La seconde chose que nous avons à dire, c’est que Lucia, en demandant des nouvelles du père Cristoforo à tous les capucins qu’elle rencontra au lazaret, y apprit, avec plus de douleur que de surprise, qu’il était mort de la peste.

Enfin, avant de partir, elle aurait aussi désiré savoir quel avait été le sort de ses anciens maîtres, et, dans le cas où ils seraient, l’un ou l’autre du moins, encore en vie, remplir, disait-elle, auprès d’eux un devoir. Accompagnée de la veuve, elle se rendit à leur maison, où elles apprirent que tous deux ils avaient suivi la foule à l’autre monde. Pour donna Prassède, en disant qu’elle était morte, on a tout dit ; mais quant à don Ferrante, l’Anonyme a pensé qu’en sa qualité de savant, il avait droit à une mention un peu plus étendue. Et nous, à nos risques et périls, nous transcrirons à peu près ce que notre auteur nous a laissé à cet égard.

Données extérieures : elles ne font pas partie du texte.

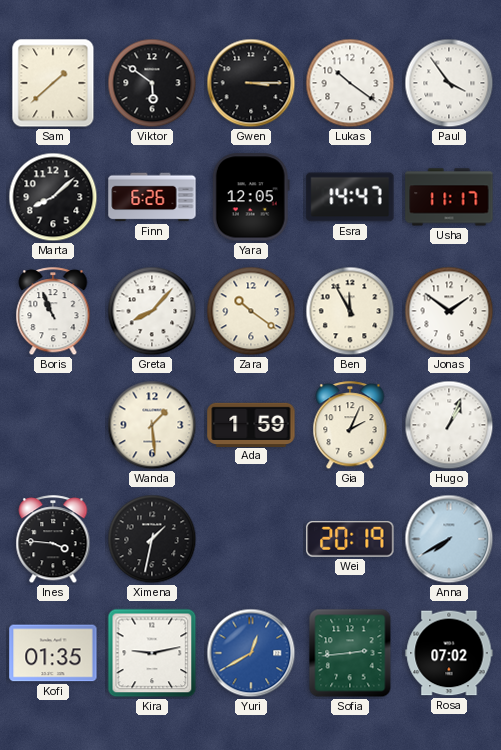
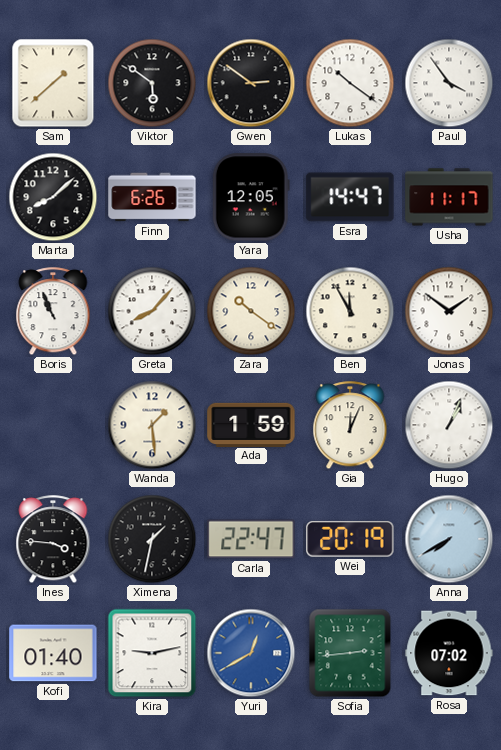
Gwen: 3:15 -> 2:51
Gia: 2:04 -> 12:04
Carla: none -> 22:47
Kofi: 01:35 -> 01:40
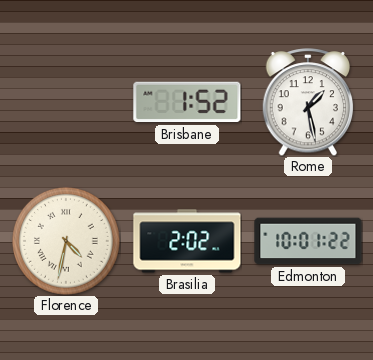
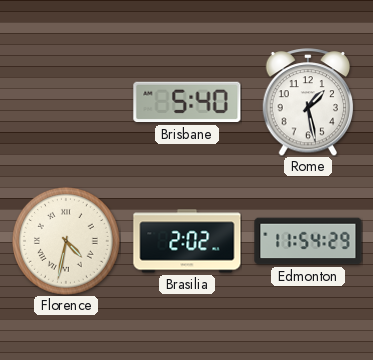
Brisbane: 1:52 -> 5:40
Edmonton: 10:01 -> 11:54
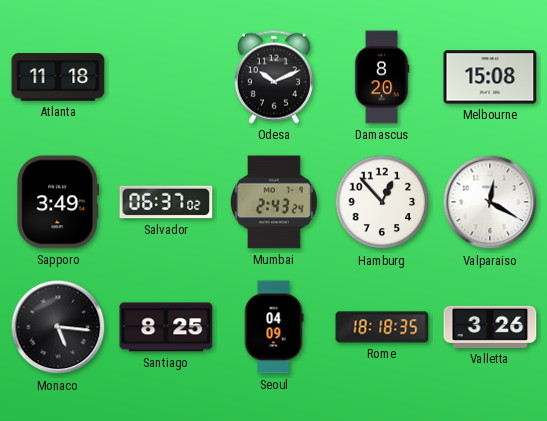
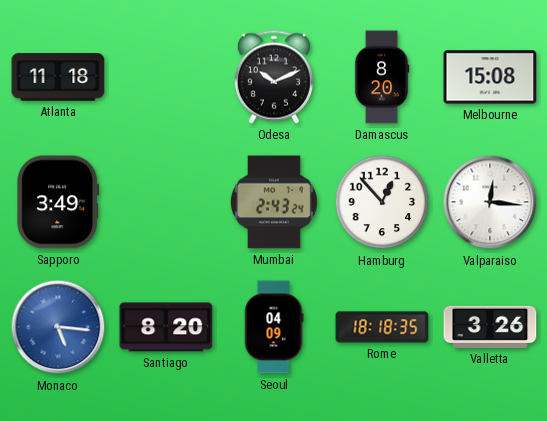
Salvador: 06:37 -> none
Valparaiso: 12:20 -> 12:16
Monaco dial: black -> blue
Santiago: 8:25 -> 8:20
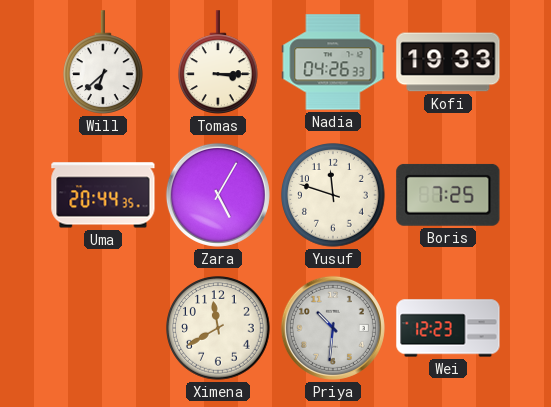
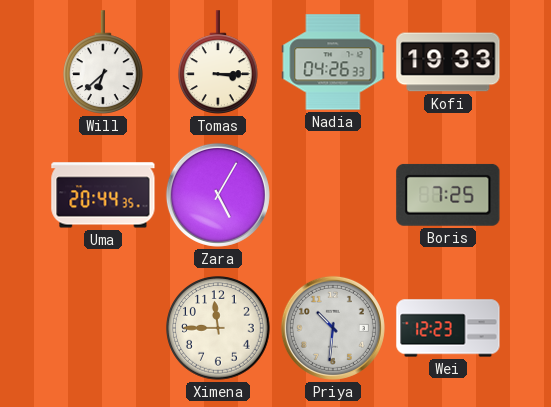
Yusuf: 11:48 -> none
Ximena: 11:40 -> 11:45
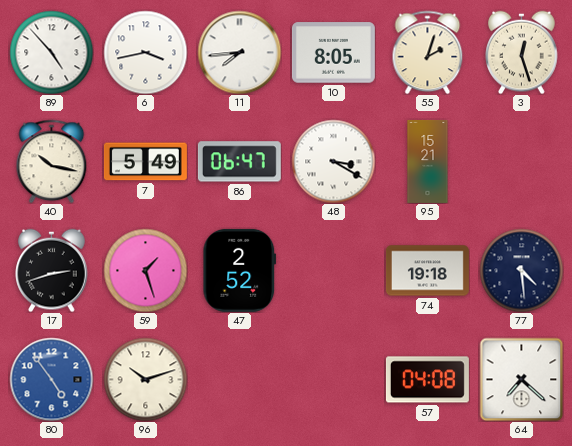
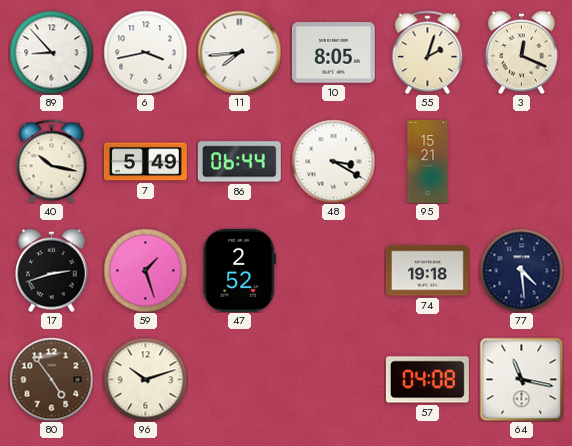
89: 4:53 -> 8:53
3: 12:27 -> 12:19
86: 06:47 -> 06:44
80 dial: blue -> brown
64: 7:22 -> 11:17
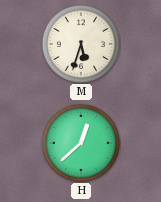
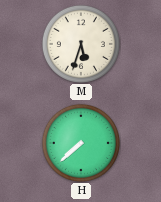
H: 12:38 -> 7:38
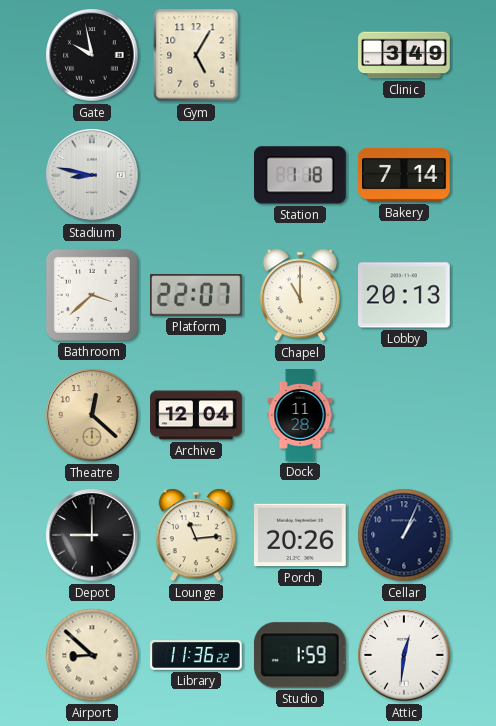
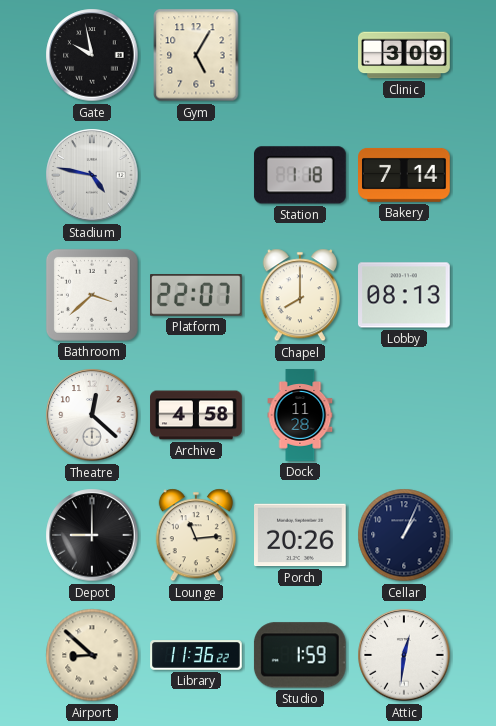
Clinic: 3:49 -> 3:09
Stadium: 8:47 -> 4:47
Chapel: 11:00 -> 8:00
Lobby: 20:13 -> 08:13
Theatre dial: champagne -> white
Archive: 12:04 -> 4:58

Il dit donc que, dès le premier moment où l’on parla de peste, don Ferrante fut l’un de ceux qui, de la manière la plus prononcée, en nièrent l’existence, et qu’il soutint constamment jusqu’au bout cette opinion ; non point par des criailleries, comme le peuple, mais par des raisonnements auxquels personne du moins ne pourra reprocher de manquer d’enchaînement relatif et de juste liaison.

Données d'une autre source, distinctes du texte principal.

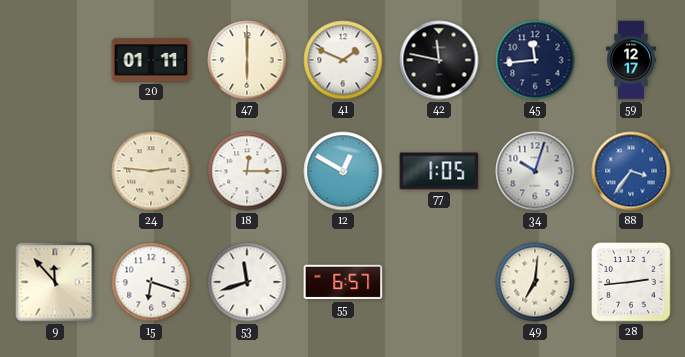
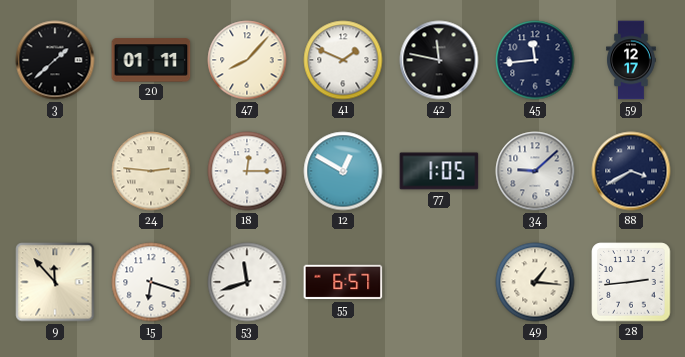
3: none -> 1:38
47: 6:00 -> 8:07
34: 10:03 -> 9:08
88: 3:36 -> 3:40
88 dial: blue -> navy
49: 7:01 -> 1:16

« In rerum natura, disait-il, il n’y a que deux genres de choses, les substances et les accidents ; et si je prouve que la contagion ne peut être ni l’un ni l’autre, j’aurai prouvé qu’elle n’existe pas, que c’est une chimère. Les substances sont ou spirituelles ou matérielles. Que la contagion soit substance spirituelle, c’est une sottise que personne ne voudrait soutenir ; de sorte qu’il est inutile d’en parler. Les substances matérielles sont ou simples ou composées. Or la contagion n’est pas substance simple, et quatre mots suffisent pour le démontrer. Elle n’est pas substance d’air, parce que, si elle l’était, au lieu de passer d’un corps dans l’autre, elle s’envolerait incontinent vers sa sphère. Elle n’est pas d’eau, parce qu’elle mouillerait et serait desséchée par les vents. Elle n’est pas de feu, parce qu’elle brûlerait. Elle n’est pas de terre, parce qu’elle serait visible. Ce n’est pas non plus une substance composée ; car nécessairement elle devrait

  1. Ripamonti, Hist. Dec. I’Pat. lib. VI, cap iii.